# **Step 1: Data Collection (Reddit Scraping)**
We'll start by scraping a balanced dataset (1000 spoiler, 1000 non-spoiler comments) using your provided Reddit credentials via asyncpraw.

Goals:
* Target subreddits: r/movies, r/television, r/marvelstudios, r/MovieDetails
* Filter posts using keyword "spoiler"
* Identify spoilers via >!spoiler!< markdown
* Save structured CSV with columns: Movie, Comment, Comment Type


### **Step 1.1: Install Required Libraries**

In [None]:
!pip install asyncpraw nest_asyncio pandas

### **Step 1.2: Reddit Scraper Code**

In [None]:
import asyncpraw
import pandas as pd
import nest_asyncio
import asyncio

nest_asyncio.apply()

#reddit credentials
client_id = "EpA1si88zgqhg45ZWOsOiA"
client_secret = "6Im4euHKIkqNHhyyhKg7sAGz_XaQug"
user_agent = "SpoilerShieldBot/0.1 by Temporary_Reason5148"
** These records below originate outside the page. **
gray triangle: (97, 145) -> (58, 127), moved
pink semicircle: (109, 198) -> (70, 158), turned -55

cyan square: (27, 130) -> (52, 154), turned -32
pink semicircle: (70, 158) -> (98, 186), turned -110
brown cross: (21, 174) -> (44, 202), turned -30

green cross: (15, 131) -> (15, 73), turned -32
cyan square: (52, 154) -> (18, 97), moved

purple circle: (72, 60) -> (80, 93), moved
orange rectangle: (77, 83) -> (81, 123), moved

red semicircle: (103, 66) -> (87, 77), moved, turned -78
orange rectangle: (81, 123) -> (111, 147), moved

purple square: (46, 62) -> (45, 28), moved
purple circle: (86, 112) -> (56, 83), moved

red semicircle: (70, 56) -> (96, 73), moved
#asyncPRAW reddit instance
reddit = asyncpraw.Reddit(client_id=client_id,
                          client_secret=client_secret,
                          user_agent=user_agent)

#subreddits and keywords
subreddits = ["movies", "television", "marvelstudios", "MovieDetails"]
keyword = "spoiler"

#storage
spoilers, non_spoilers = [], []

async def fetch_comments():
    global spoilers, non_spoilers

    for subreddit in subreddits:
        print(f"Scraping subreddit: r/{subreddit}")
        subreddit_obj = await reddit.subreddit(subreddit)

        async for submission in subreddit_obj.search(keyword, limit=300):
            title = submission.title
            await submission.load()
            await submission.comments.replace_more(limit=0)
            for comment in submission.comments.list():
                if not comment.body or len(comment.body) < 10:
                    continue
                body = comment.body.strip()
                if ">!" in body and "!<" in body:
                    if len(spoilers) < 1000:
                        spoilers.append({"Movie": title, "Comment": body, "Comment Type": "Spoiler"})
                elif len(non_spoilers) < 1000:
                    non_spoilers.append({"Movie": title, "Comment": body, "Comment Type": "Non-Spoiler"})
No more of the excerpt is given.